India: Terrorism charges are pretext to silence human rights defenders, say UN experts
India: HRDs “silenced”
05 October 2018
GENEVA (5 October 2018) – UN human rights experts* have expressed concerns about terrorism charges laid against 10 human rights defenders working with India’s poorest and most marginalised communities, including the Dalits, and urged authorities to ensure their cases are promptly heard in line with international law.
All were arrested in connection with investigations into a public meeting organised a day before the 200th anniversary of the commemoration of a battle at Bhima-Koregaon, an important cultural event and a symbol of Dalit empowerment. Police subsequently claimed that the human rights defenders had links with ‘unlawful organisations’.
“We are concerned that terrorism charges brought in connection with the commemoration of Bhima-Koregaon are being used to silence human rights defenders who promote and protect the rights of India’s Dalit, indigenous, and tribal communities,” the UN experts said.
Mr. Surendra Gadling, Mr. Rona Wilson, Ms. Shoma Sen, Mr. Sudhir Dhawale and Mr. Mahesh Raut were taken to the city of Pune on 6 June, where they remain imprisoned in Yerwada Central Jail, following repeated extensions of their detention periods. Ms. Sudha Bharadwaj, Mr. Vernon Gonsalves, Mr. Arun Ferreira, Mr. Varavara Rao remain under house arrest. The UN experts welcomed Mr. Gautam Navlakha’s release from house arrest on 1 October 2018, but expressed dismay at the Maharashtra Government’s subsequent appeal of the court’s decision to grant his release.
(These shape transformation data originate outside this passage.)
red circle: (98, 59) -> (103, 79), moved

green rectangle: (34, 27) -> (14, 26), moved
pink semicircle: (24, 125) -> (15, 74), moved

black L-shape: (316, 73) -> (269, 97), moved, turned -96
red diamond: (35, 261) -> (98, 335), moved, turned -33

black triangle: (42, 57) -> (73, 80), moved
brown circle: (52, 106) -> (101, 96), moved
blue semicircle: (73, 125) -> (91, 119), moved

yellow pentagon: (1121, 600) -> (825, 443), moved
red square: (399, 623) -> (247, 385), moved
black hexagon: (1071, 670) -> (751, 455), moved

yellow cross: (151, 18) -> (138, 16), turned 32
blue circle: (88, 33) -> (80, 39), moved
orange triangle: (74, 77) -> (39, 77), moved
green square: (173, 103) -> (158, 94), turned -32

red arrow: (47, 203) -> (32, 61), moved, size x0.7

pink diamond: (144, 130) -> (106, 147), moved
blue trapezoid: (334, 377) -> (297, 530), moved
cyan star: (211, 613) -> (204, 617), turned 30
“We are very concerned about the charges against the human rights defenders and the continuing detention of nine of them,” the UN experts said. “All have been active in peacefully defending human rights, including those of marginalised and minority communities, political prisoners, and women, and their arrests appear to be directly related to their human rights work.
“We appeal to the Indian authorities to ensure that due process, including the right to a fair trial, is provided to all detained human rights defenders, with a view to their prompt release. We urge the Government to refrain from engaging in the criminalisation of human rights defenders in general, including through the use of overly broad national security legislation,” the experts said.
“We wish to remind the Indian Government of its obligation to protect and promote the rights of all human rights defenders, including women human rights defenders, as they peacefully carry out their legitimate work.”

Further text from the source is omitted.